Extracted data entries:
--- START ---

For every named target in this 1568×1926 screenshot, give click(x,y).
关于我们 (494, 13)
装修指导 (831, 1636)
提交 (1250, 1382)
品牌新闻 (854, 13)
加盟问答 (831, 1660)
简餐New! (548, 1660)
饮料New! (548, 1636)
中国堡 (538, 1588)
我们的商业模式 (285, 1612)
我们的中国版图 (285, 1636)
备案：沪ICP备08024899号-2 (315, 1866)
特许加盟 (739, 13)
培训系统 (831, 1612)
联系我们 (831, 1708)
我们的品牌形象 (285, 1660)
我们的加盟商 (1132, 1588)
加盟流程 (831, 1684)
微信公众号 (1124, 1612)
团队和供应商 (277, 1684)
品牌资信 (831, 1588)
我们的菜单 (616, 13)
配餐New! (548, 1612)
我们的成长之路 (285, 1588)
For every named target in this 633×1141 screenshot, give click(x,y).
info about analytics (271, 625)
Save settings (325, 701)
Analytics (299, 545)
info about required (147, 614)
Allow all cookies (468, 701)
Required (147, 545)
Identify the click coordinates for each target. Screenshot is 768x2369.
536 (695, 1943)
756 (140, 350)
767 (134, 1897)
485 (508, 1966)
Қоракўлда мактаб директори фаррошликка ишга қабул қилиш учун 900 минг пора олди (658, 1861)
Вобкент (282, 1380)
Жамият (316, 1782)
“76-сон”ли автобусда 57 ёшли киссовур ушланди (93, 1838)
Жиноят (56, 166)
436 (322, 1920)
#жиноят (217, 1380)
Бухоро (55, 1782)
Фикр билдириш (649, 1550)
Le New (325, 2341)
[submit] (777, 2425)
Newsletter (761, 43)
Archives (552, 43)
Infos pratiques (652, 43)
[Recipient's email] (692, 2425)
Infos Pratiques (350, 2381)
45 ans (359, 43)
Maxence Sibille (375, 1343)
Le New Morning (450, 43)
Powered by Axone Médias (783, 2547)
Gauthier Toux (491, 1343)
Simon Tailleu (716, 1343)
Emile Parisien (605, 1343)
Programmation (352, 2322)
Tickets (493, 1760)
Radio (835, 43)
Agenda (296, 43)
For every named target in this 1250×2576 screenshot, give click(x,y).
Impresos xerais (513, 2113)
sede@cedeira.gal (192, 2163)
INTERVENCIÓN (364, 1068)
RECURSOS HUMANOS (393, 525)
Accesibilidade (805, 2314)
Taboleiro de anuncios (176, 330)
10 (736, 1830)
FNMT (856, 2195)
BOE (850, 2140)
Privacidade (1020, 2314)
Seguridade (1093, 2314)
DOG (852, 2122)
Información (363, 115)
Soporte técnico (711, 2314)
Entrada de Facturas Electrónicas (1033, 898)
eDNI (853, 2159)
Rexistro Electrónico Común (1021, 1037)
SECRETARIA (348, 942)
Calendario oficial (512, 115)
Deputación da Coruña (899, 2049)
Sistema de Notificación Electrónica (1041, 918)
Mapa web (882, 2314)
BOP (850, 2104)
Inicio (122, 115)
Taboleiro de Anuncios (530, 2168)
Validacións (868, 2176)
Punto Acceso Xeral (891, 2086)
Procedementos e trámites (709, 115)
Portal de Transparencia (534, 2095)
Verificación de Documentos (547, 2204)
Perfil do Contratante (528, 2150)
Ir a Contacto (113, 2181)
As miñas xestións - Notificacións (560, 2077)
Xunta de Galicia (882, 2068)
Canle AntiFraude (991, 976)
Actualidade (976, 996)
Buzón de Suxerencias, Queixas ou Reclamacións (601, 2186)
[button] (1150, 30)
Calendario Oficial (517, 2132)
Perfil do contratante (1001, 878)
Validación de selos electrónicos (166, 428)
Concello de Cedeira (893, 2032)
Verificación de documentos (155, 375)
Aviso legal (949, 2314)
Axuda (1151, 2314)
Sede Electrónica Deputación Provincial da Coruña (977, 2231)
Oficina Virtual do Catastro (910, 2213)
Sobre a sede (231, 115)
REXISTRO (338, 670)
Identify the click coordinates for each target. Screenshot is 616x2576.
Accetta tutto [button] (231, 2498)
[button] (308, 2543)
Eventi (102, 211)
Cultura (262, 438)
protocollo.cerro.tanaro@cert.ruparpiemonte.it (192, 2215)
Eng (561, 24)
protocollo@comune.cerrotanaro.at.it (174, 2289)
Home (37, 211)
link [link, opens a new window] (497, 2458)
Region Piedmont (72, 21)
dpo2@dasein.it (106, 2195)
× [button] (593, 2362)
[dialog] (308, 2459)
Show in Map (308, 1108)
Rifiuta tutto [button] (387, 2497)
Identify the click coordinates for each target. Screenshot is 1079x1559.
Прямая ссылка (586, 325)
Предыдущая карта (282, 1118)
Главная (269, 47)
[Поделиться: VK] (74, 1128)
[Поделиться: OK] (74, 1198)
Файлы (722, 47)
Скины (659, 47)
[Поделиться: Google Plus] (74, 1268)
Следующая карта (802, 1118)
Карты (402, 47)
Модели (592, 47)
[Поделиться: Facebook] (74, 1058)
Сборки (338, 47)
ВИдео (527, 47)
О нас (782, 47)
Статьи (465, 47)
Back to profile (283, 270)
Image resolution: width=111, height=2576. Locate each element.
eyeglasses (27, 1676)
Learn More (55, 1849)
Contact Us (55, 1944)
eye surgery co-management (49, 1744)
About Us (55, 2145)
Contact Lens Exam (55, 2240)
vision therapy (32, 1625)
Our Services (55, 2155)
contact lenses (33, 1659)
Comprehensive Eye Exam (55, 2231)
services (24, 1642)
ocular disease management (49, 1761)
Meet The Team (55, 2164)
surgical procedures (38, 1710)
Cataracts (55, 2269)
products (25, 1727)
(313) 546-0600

--- END ---

ABOUT THIS TASK:
What you give back should be exactly the lines of the data above from the line with "Le New (325, 2341)" through the line with "Verificación de Documentos (547, 2204)", both of those included, and nothing more.

TASK OUTPUT:
Le New (325, 2341)
[submit] (777, 2425)
Newsletter (761, 43)
Archives (552, 43)
Infos pratiques (652, 43)
[Recipient's email] (692, 2425)
Infos Pratiques (350, 2381)
45 ans (359, 43)
Maxence Sibille (375, 1343)
Le New Morning (450, 43)
Powered by Axone Médias (783, 2547)
Gauthier Toux (491, 1343)
Simon Tailleu (716, 1343)
Emile Parisien (605, 1343)
Programmation (352, 2322)
Tickets (493, 1760)
Radio (835, 43)
Agenda (296, 43)
For every named target in this 1250×2576 screenshot, give click(x,y).
Impresos xerais (513, 2113)
sede@cedeira.gal (192, 2163)
INTERVENCIÓN (364, 1068)
RECURSOS HUMANOS (393, 525)
Accesibilidade (805, 2314)
Taboleiro de anuncios (176, 330)
10 (736, 1830)
FNMT (856, 2195)
BOE (850, 2140)
Privacidade (1020, 2314)
Seguridade (1093, 2314)
DOG (852, 2122)
Información (363, 115)
Soporte técnico (711, 2314)
Entrada de Facturas Electrónicas (1033, 898)
eDNI (853, 2159)
Rexistro Electrónico Común (1021, 1037)
SECRETARIA (348, 942)
Calendario oficial (512, 115)
Deputación da Coruña (899, 2049)
Sistema de Notificación Electrónica (1041, 918)
Mapa web (882, 2314)
BOP (850, 2104)
Inicio (122, 115)
Taboleiro de Anuncios (530, 2168)
Validacións (868, 2176)
Punto Acceso Xeral (891, 2086)
Procedementos e trámites (709, 115)
Portal de Transparencia (534, 2095)
Verificación de Documentos (547, 2204)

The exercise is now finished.